We canned fruit at our own home in Rutland, of course.  As the oldest daughter, I early on became mom’s number one helper.  I really didn’t mind helping with the canning, except for the peaches.  After they had been blanched they would be dumped into a large sink full of cold water, and it would be my job to remove the skins before we cut them up.  By the end of that job, my arms would be red and incredibly itchy.  I remember complaining mightily, but mom just laughed; it was part of the process.

By the end of the fall harvest, our cool room shelves were  filled with dozens and dozens of jars of fruit.  We had fruit for dessert almost every day all winter.  The peaches were considered a treat, and usually came out only on special occasions.  The cherries, which we had in abundance because of Grandpa’s orchard, were our everyday dessert.  I never tired of counting the cherries in my bowl: “Tinker, tailor, soldier, sailor, rich man, poor man, beggar man, thief, doctor, lawyer, merchant, chief.”  For some reason, much to my chagrin, I almost always ended up with the poor man, or even beggar man or thief.

We also did canning at Grandma’s house, especially when they lived in the big old Victorian home in the orchard.
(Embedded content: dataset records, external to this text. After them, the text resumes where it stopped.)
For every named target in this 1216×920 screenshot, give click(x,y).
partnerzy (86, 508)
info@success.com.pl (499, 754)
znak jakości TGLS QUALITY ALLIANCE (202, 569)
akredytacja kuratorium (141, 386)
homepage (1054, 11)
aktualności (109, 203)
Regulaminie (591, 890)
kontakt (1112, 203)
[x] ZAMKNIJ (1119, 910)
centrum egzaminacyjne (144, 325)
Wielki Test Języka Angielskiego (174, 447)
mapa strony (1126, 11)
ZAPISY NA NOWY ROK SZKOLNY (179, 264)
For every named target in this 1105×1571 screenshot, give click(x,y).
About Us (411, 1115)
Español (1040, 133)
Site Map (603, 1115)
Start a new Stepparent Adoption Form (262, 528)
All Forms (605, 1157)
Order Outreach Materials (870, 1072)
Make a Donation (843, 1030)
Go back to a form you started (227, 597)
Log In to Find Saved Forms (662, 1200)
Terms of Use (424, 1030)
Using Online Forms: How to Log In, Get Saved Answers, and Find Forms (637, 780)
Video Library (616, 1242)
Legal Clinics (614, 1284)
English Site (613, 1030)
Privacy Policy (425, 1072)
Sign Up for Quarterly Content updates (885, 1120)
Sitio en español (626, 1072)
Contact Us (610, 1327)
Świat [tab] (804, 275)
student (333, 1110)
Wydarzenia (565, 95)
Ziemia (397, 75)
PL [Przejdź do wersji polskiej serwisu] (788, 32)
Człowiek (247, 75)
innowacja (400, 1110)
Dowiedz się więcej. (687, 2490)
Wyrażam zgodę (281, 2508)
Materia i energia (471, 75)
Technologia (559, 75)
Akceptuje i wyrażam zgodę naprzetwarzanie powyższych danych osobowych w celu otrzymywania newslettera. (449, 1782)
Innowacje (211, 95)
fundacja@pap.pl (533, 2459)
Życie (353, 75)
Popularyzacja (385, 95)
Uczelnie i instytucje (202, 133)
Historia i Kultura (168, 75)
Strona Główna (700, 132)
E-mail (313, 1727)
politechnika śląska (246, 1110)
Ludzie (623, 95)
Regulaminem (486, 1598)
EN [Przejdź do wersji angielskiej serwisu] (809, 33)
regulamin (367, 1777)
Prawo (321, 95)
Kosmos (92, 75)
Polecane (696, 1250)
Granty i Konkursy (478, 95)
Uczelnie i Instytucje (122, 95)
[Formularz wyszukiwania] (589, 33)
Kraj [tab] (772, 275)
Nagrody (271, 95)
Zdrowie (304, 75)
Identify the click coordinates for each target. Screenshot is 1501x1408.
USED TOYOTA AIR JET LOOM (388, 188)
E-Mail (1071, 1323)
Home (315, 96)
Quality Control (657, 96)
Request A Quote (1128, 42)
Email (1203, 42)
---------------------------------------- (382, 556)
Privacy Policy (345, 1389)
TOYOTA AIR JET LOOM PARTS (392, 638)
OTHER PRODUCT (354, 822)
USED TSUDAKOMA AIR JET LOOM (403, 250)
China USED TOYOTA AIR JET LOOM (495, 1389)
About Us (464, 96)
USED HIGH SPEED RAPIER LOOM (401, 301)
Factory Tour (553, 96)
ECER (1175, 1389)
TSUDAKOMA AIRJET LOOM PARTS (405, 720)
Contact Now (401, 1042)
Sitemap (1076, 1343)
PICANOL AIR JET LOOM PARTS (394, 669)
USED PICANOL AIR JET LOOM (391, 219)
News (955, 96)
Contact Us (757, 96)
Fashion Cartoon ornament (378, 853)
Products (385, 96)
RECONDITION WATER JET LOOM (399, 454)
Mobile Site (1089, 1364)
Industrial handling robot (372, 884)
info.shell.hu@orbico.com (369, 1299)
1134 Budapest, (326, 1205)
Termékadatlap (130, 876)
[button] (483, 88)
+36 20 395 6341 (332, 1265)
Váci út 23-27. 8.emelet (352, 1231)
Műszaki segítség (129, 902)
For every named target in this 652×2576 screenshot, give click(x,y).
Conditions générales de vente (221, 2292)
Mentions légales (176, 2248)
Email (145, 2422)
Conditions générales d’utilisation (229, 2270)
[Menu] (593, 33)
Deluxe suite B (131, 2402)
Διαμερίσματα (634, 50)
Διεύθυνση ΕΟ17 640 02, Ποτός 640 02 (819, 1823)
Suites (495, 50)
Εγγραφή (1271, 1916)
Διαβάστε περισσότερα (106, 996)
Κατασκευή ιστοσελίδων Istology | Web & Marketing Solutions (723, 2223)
At cherry picking season, family gathered from near and far, and the cousins got to sleep in bunk beds out on the big wrap-around porch.  Grandma and Grandpa still had a wood stove, and we liked to watch Grandpa chop the wood and get the fire going.

But my most exciting canning memory is from when we’d go to do our canning at the Summerland community cannery.  I suppose it may have been a commercial cannery at one time; certainly there were huge old commercial-sized stoves and vats.  Many families gathered there together, and everyone pitched in.  Cherries were brought into the cannery in large flats rather than the smaller boxes or pails of cherries that we’d can at home.  In my memory, the equipment was huge, and the long room was like an enormous barn, with dark distant ceilings, and full of steam and loud clattering noises along with friendly laughter and chatting.

The men did the heavy lifting and heated up the big stoves.  The smaller children had a wonderful time playing together outside.  I was still pretty young in the community cannery days, but I was old enough, perhaps six or seven, to take a turn helping the women out.  It was my chore to sort  the cherries and load them into jars.

I think that at the community cannery we usually canned in jars, yet it seems to me that we may also have canned in tins.  I have memories of tinned fruit in the cool room, which I thought was far fancier than fruit in jars.  And after some of the old canneries closed down, I remember that for years we had boxes full of colourful left-over fruit tin labels at home which we used for scrap note-paper.

Nowadays it seems that canning, like a lot of other old-time skills, is fading from the picture for many folks.  Seems like a shame, not only because canning is a good way to economically preserve summer’s bounty for the long cold winter months, but also because canning, like so many other old-time skills, is best done together as a family and as a community.  And when we lose those kinds of communal events, we are losing so much of what is vital in life.